REQUIRED WORK:
In the listing below, the lines starting with the line with "gourmande avec une vue imprenable sur les" and going on through the line with "conclusion festive pour" are to be reproduced exactly, and only those.
── EXERCISE DATA
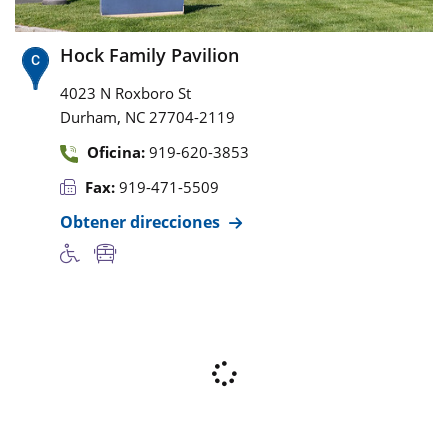
Hock Family Pavilion
4023 N Roxboro St
,
Durham
NC
27704-2119
Oficina:
919-620-3853
Fax:
919-471-5509
Obtener direcciones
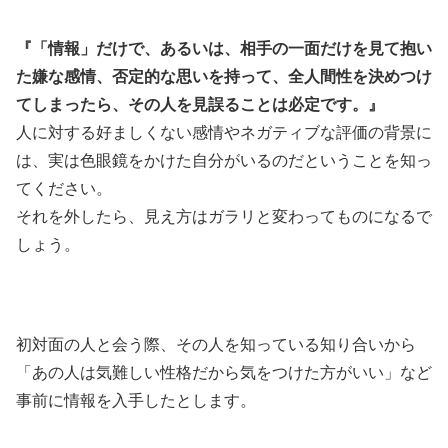
『「情報」だけで、あるいは、相手の一面だけを見て抱い
た嫌な感情、否定的な思いを持って、全人間性を決めつけ
てしまったら、その人を見誤ることは必定です。』
人に対する好ましくない感情やネガティブな評価の背景に
は、実は色眼鏡をかけた自分がいるのだということを知っ
てください。
それを外したら、見え方はガラリと変わってものになるで
しょう。
初対面の人と会う際、その人を知っている知り合いから
「あの人は気難しい性格だから気をつけた方がいい」など
事前に情報を入手したとします。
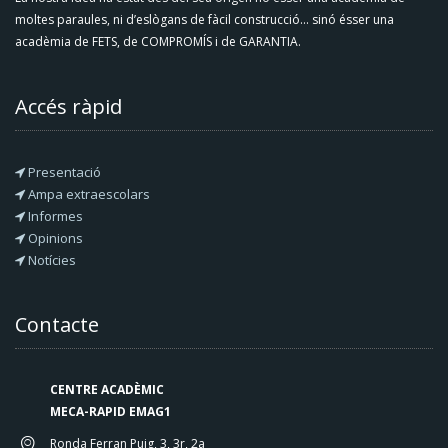
moltes paraules, ni d’eslògans de fàcil construcció... sinó ésser una
acadèmia de FETS, de COMPROMÍS i de GARANTIA.
Accés ràpid
Presentació
Ampa extraescolars
Informes
Opinions
Notícies
Contacte
CENTRE ACADÈMIC
MECA-RAPID EMAG1
Ronda Ferran Puig, 3, 3r, 2a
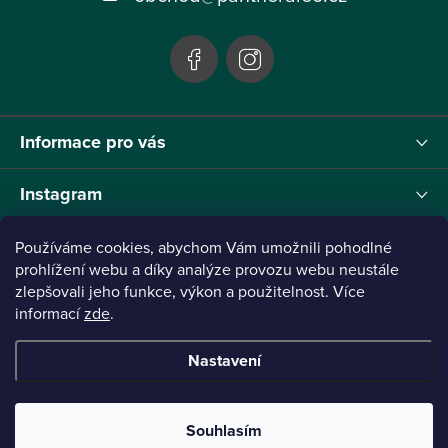
í
Informace pro vás
Instagram
Používáme cookies, abychom Vám umožnili pohodlné
prohlížení webu a díky analýze provozu webu neustále
zlepšovali jeho funkce, výkon a použitelnost. Více
Tento projekt byl realizován pod reg.č. 0380001205 s názvem Panthera Leo
zaměřený na inovaci webu a marketingových nástrojů financovaný Evropskou Unií -
informací
zde
.
Next Generation EU.
Nastavení
Copyright 2026
Panthera Leo
. Všechna práva vyhrazena.
Vytvořil Shoptet
Připraveno ve spolupráci s Broken
Souhlasím
Mouse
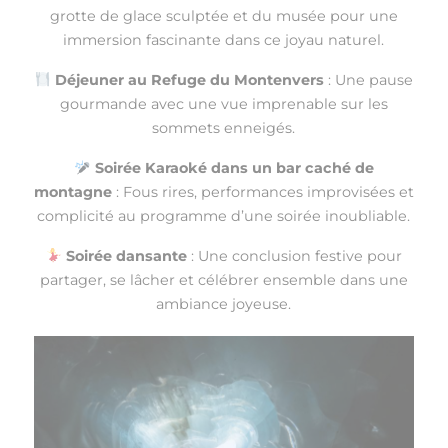
grotte de glace sculptée et du musée pour une
immersion fascinante dans ce joyau naturel.
Déjeuner au Refuge du Montenvers
: Une pause
gourmande avec une vue imprenable sur les
sommets enneigés.
Soirée Karaoké dans un bar caché de
montagne
: Fous rires, performances improvisées et
complicité au programme d’une soirée inoubliable.
Soirée dansante
: Une conclusion festive pour
partager, se lâcher et célébrer ensemble dans une
ambiance joyeuse.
────
REPLY TO THE EXERCISE:
gourmande avec une vue imprenable sur les
sommets enneigés.
Soirée Karaoké dans un bar caché de
montagne
: Fous rires, performances improvisées et
complicité au programme d’une soirée inoubliable.
Soirée dansante
: Une conclusion festive pour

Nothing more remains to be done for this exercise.